● The data
######

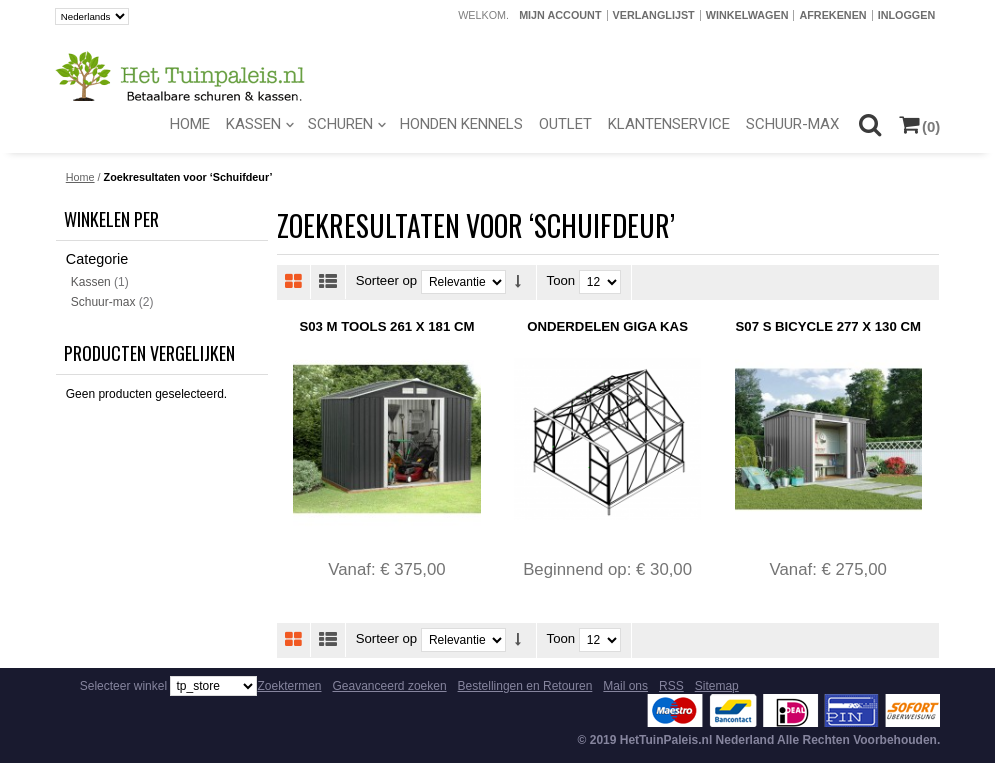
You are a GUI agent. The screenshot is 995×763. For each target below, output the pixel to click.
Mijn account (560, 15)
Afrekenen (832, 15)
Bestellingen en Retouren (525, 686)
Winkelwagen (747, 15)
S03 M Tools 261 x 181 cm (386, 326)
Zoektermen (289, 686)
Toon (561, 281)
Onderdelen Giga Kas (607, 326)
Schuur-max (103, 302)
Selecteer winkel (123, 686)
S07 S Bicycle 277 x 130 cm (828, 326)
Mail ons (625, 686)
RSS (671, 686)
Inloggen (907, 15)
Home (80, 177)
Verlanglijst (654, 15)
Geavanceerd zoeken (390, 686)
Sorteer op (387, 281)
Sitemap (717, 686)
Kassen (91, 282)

######

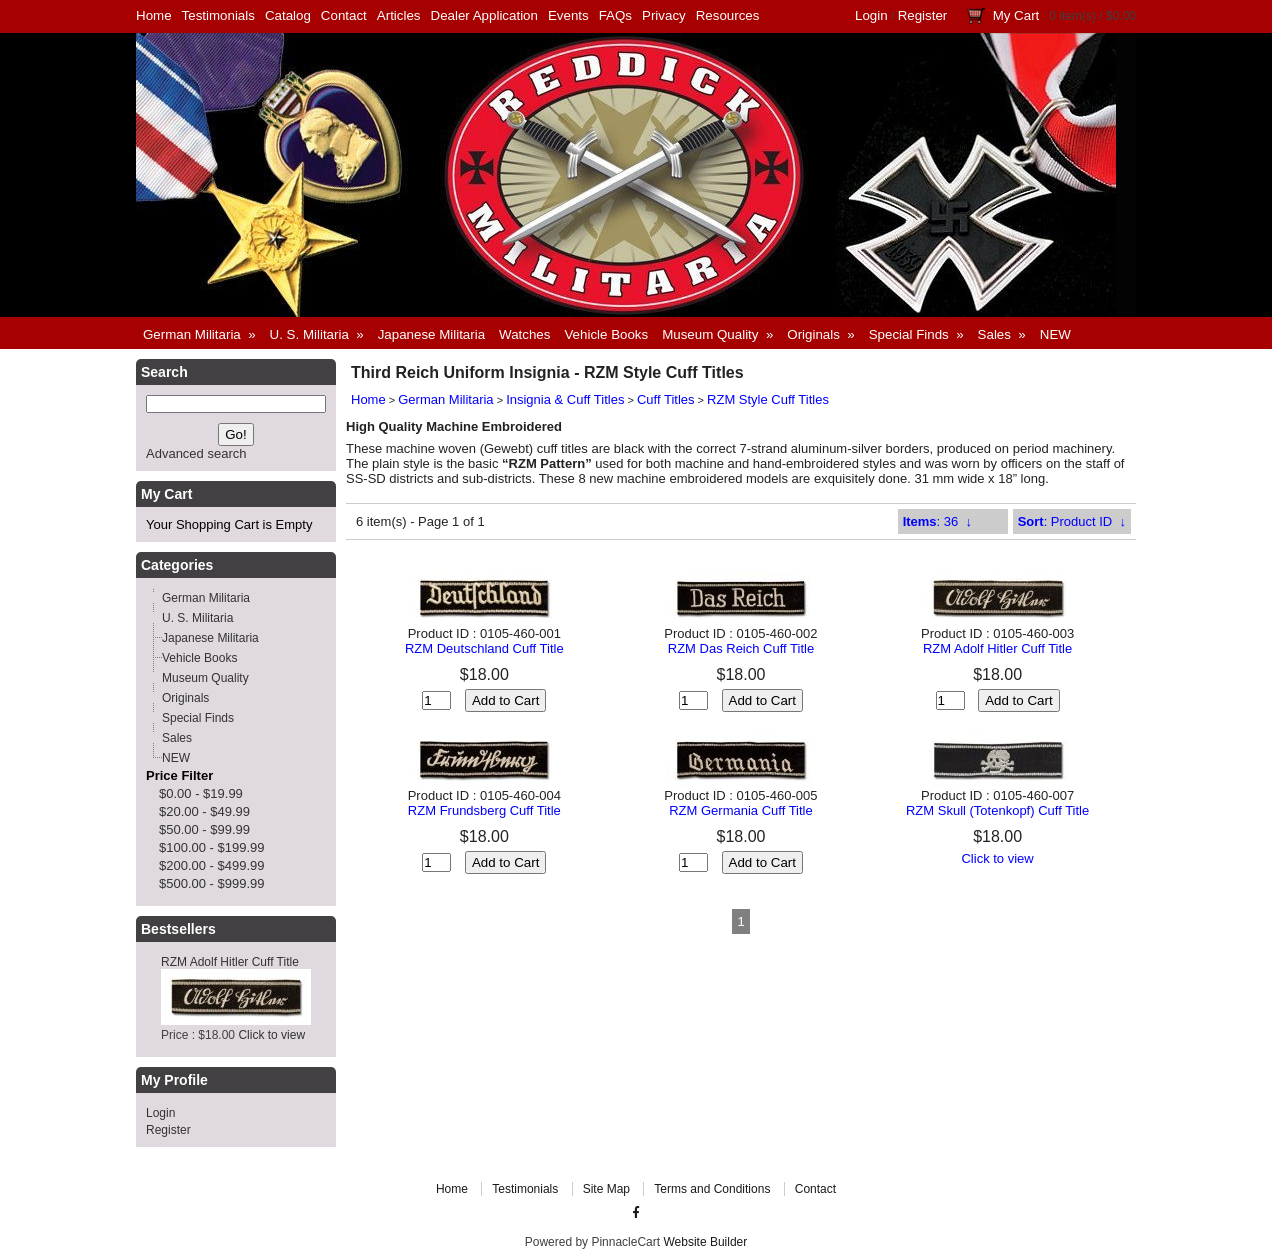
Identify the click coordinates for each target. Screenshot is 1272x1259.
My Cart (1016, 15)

######

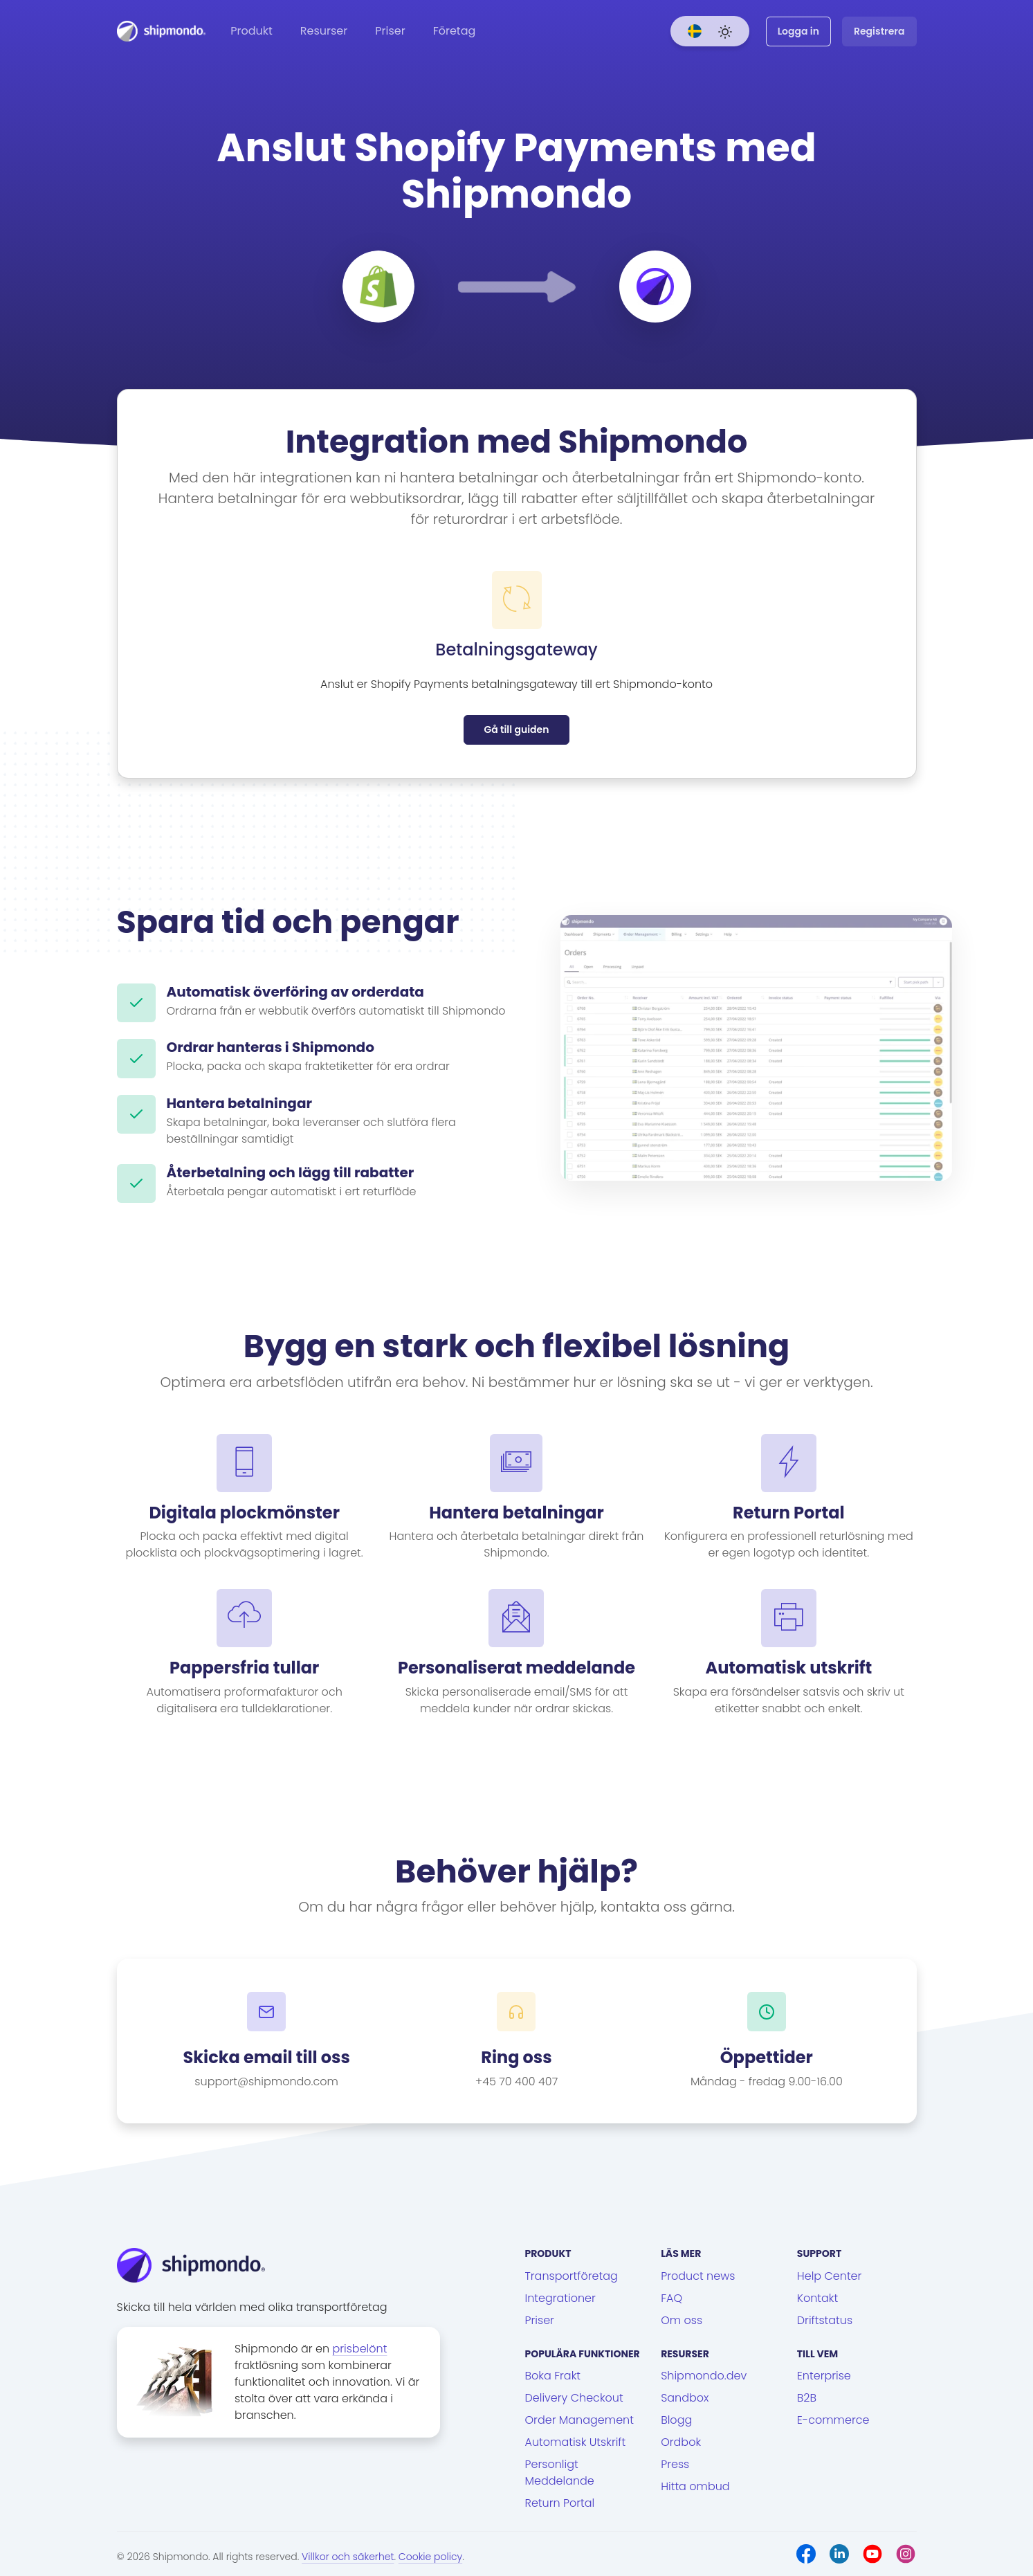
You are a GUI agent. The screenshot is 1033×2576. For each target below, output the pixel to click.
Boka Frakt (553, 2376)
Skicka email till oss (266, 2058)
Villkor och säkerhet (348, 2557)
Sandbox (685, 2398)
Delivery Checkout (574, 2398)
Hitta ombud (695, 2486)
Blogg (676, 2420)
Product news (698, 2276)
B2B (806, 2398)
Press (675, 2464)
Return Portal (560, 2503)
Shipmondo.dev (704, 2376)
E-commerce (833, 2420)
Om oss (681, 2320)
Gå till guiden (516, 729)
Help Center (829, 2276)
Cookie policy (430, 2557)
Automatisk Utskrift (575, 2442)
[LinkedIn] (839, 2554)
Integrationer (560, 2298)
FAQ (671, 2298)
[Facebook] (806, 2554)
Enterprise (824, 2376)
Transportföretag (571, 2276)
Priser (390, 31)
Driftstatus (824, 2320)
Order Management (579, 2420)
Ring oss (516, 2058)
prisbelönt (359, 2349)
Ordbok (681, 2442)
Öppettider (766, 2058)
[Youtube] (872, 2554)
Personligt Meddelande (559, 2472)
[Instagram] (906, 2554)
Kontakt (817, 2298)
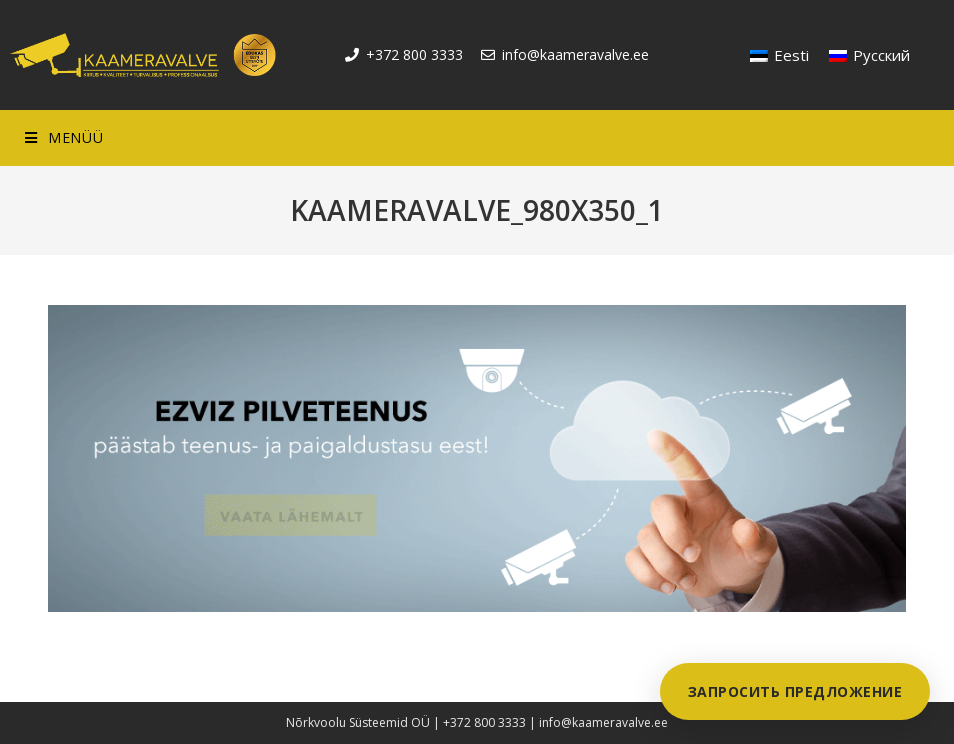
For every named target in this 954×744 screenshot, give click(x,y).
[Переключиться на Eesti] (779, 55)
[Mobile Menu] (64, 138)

######

● The task
Which of the lines above contain "below"? Return them all.

● Finished task
You are a GUI agent. The screenshot is 995×763. For each target below, output the pixel to click.
You are a GUI agent. The screenshot is 1033×2576. For each target below, output the pixel to click.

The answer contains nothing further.